I’ve been away from the blog for about a week now because of spring break last week (and my completing of a book chapter for Cambridge University Press’s forthcoming Cambridge History of the American Civil War), but today is a good day to return to it. Lots of good stuff! (Much of it steming from Trump’s budget proposal, visit to Andrew Jackson’s grave last week, and his praise of Henry Clay last night).
Trump’s budget proposal was a nightmare realized, and I have no doubt that it won’t go through in any where near the form it is now. There is no point in me rehashing what has already been repeatedly said by others (the best I saw was this piece by a former Republican congressmen, arguing that only tyrants fear the arts) about the damage that would be done to this country if his cuts to the national endowments to the arts/humanities and etc. went through, as well as to parks and recreation (including many historic sites).
But one connection I have not seen made is to our beloved Mercy Street. The more we learn about why the show was cancelled, the more we know that it was an issue of funding. They lost some major corporate sponsors after season one, but a big budget show like this is a burden for PBS in more ways than one, so I just wonder if perhaps the network could foresee Trump’s proposed cuts coming? Anyway, good article today about the show’s struggles, the pride the producers took in it, and how it has gotten Hollywood’s attention. Is there still hope? YES, But MONEY is the key to saving it.
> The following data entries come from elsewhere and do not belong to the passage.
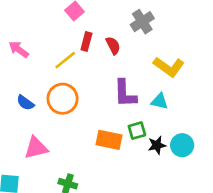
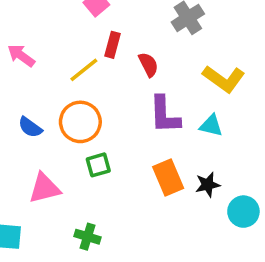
red semicircle: (113, 46) -> (148, 65), moved
green square: (137, 131) -> (98, 165), moved
orange rectangle: (109, 140) -> (168, 177), moved, turned 55
cyan circle: (182, 145) -> (243, 212), moved

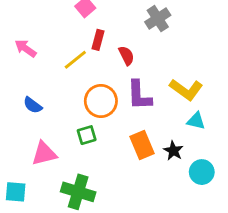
yellow L-shape: (224, 79) -> (186, 90), moved
orange circle: (80, 122) -> (101, 101), moved
cyan triangle: (211, 125) -> (196, 121), moved
black star: (208, 185) -> (173, 151), turned -30
green cross: (87, 237) -> (78, 192), size x1.6

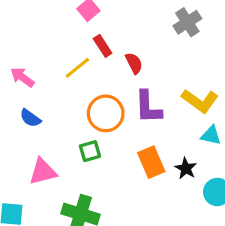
gray cross: (158, 19) -> (187, 22), moved
red rectangle: (98, 40) -> (103, 46), turned -48
pink arrow: (26, 48) -> (22, 77), moved

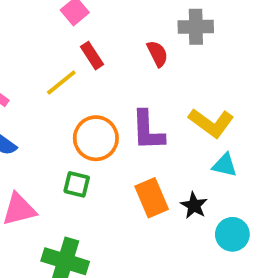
gray cross: (187, 22) -> (196, 27), turned 32
red semicircle: (134, 63) -> (157, 54), moved
green square: (90, 151) -> (77, 184), turned 30

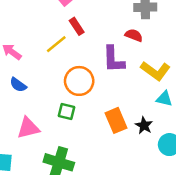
red semicircle: (157, 54) -> (134, 35), moved, turned -42
purple L-shape: (148, 131) -> (113, 59), moved

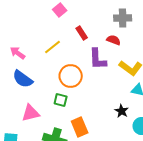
red rectangle: (77, 26) -> (82, 33), moved
blue semicircle: (18, 85) -> (23, 79), size x1.5
orange rectangle: (116, 120) -> (80, 127), moved

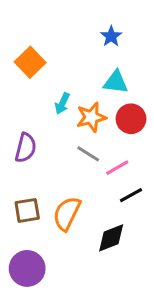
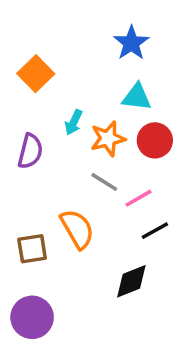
blue star: (111, 36) -> (131, 43), size x1.4
purple semicircle: (26, 148) -> (30, 151), moved
orange semicircle: (67, 213) -> (77, 229), moved, turned 124

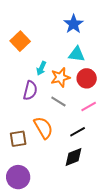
purple semicircle: (30, 151) -> (30, 90), moved
pink line: (139, 198) -> (89, 107), moved
black line: (155, 231) -> (78, 132), moved

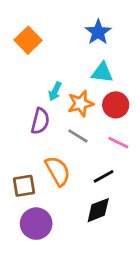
orange square: (20, 41) -> (28, 40), moved
pink line: (89, 107) -> (118, 143), turned 56
purple circle: (18, 177) -> (36, 224), moved

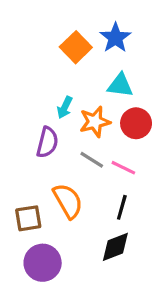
orange square: (28, 40) -> (76, 47), moved
pink line: (118, 143) -> (123, 168), moved
black line: (104, 176) -> (122, 207), turned -45

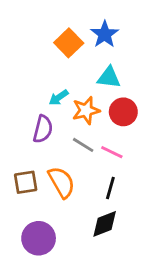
cyan arrow: (65, 107) -> (59, 98), turned 30
brown square: (28, 218) -> (26, 182), moved

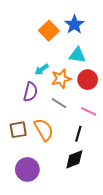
pink line: (112, 152) -> (89, 111), moved

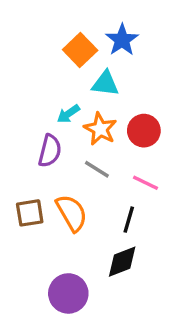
cyan triangle: (77, 55) -> (105, 84), moved
orange star: (61, 79) -> (100, 129), turned -30
purple circle: (27, 169) -> (68, 293), moved

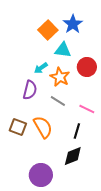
red circle: (144, 131) -> (87, 67), moved
brown square: (30, 213) -> (18, 127), turned 30

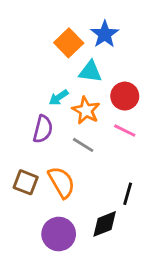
pink line: (87, 109) -> (125, 131), moved
black line: (77, 131) -> (128, 194), moved
purple circle: (41, 175) -> (59, 234), moved

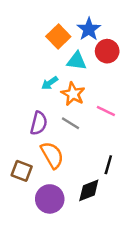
red circle: (125, 96) -> (107, 51), moved
purple semicircle: (43, 129) -> (39, 123), moved
brown square: (26, 182) -> (22, 171), moved

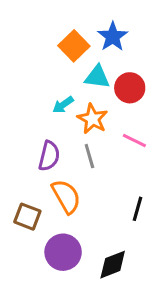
red circle: (107, 51) -> (130, 88), moved
gray line: (70, 123) -> (89, 156), turned 42
black diamond: (89, 190) -> (113, 265), moved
So last week, Trump went down to Nashville to bask in the adulation of his minions, and while he was there he took a trip to Andrew Jackson’s Hermitage. After a tour and wreath-laying photo-op, he gleefully compared himself to Old Hickory. Now we all know that Donald has probably never read a history book in his life, so he is obviously drawn to Jackson because other people have made the comparison based on his populist “damn the elites” appeal. But over on the Daily Beast, Asawin Suebsaeng makes the case that this is all Steve Bannon’s influence on the Putin-Puppet. It is true that Jackson might like aspects of Trump’s budget cut proposal, but it is ironic that today’s leader of the Republican Party is celebrating the founder of the Democrat Party. Of course the Democrats are a much different party now in ideology and have lately been running from Jackson’s legacy because he was a particularly harsh slaveholder, defied the Supreme Court, destroyed the economy by killing the National Bank, and has the blood and moral stain of the Trail of Tears solely on his hands. None of this would bother Bannon, however, as Suebsaeng points out that Trump’s top advisor once declared, “Darkness is good. Dick Cheney, Darth Vader, Satan. That’s power.”
Invoking Satan? But what about all those evangelicals that supported Trump because they believed he would surround himself with good people? One of those evangelical supporters was Mike Huckabee, and he let his sentiments be known about the Trump/Jackson comparison when he tweeted: “Hoping @Potus tells Hawaii judge what Andrew Jackson told overreaching court-“I’ll ignore it and let the court enforce their order.” Huckabee was referring to the Hawaii judge’s blocking of Trump’s latest travel ban, and connecting it to Jackson’s defiance of a supreme court ruling. The fact that Huckabee would do such a thing is beyond morally reprehensible, considering that Jackson’s defiance of the courts was when he ordered the forceful removal of Native American tribes from the southeast, and that thousands were killed or murdered as a result. And the thing is, I think Huckabee knows his history enough to know that. Disgusting, Mike Huckabee, disgusting.
And then last night, Trump got the historical community buzzing on Tweeter, cracking jokes about his praising of Jackson one day, and then of Henry Clay the very next week. It is true that Clay was all about encouraging American manufacturing as a means of creating jobs and making the US economy more self-sustaining, which is how Trump invoked him (though with a very shallow understanding of Clay’s policies and his times). But in his policies, Clay’s biggest rival was Andrew Jackson, and you could argue that the entire era was defined by their competing visions. (Lincoln’s political hero was Clay, so Trump is probably better served to try and make this connection rather than to Jackson). This is all stuff you learn in your US history classes, but in case you need a primer on why it is a bit head-scratching that Trump would embrace the policies of both men, Time has got you covered. (The good thing in all of this is that Henry Clay was trending last night on the internet, and that’s not a bad thing). But as I remarked on a Facebook post, I am pretty sure that Donald doesn’t know much about either guy beyond the fact that people compare him to Jackson, and that he happened to be in Clay’s Kentucky last night.
Despite Trump’s budget, it looks like a new Washington DC memorial to Dwight Eisenhower is about to get final approval and could break ground as early as September. I have no problem with an Eisenhower memorial (whom Trump seems to love, even though the so-called president’s foreign policy and efforts to fill many top Pentagon and Homeland Security offices with defense contractors would send Ike spinning in his grave), but as described here, it seems a bit gawdy.
Trump’s praise of Jackson caused one commentator, Shaun King, to argue that no president that ever owned a slave should be honored (or anyone else, for that matter). That statement is problematic in itself (though King is way more right than wrong), but public historian Nick Sacco took exception to it in regards to U. S Grant, who at one brief moment in his life owned one slave. On his blog, Exploring the Past, Nick posted an impassioned response to King, extolling Grant’s overall record on race and slavery. It is a fine read not only because of what he says about Grant, but also because it is a big reminder that almost nothing in history is a simple as we often make it out to be.
And while we are on other blogs: my buddy Christian McWhirter, historian at the Abraham Lincoln Presidential Library and Museum (such an awesome institution) has a really fine post today over on his Civil War Pop that has nothing to do with Lincoln or the Civil War: it is about a new exhibit that he worked on there which presents the history of baseball’s Cubs/Cardinals rivalry. Do baseball history and the history of sports rivalries matter? You bet they do, largely because of what they tell us about how we see ourselves.
And just a quick update on that story about an ancient statue of Ramses II rising from the Cairo mud: turns out it isn’t him, it is of another Pharaoh.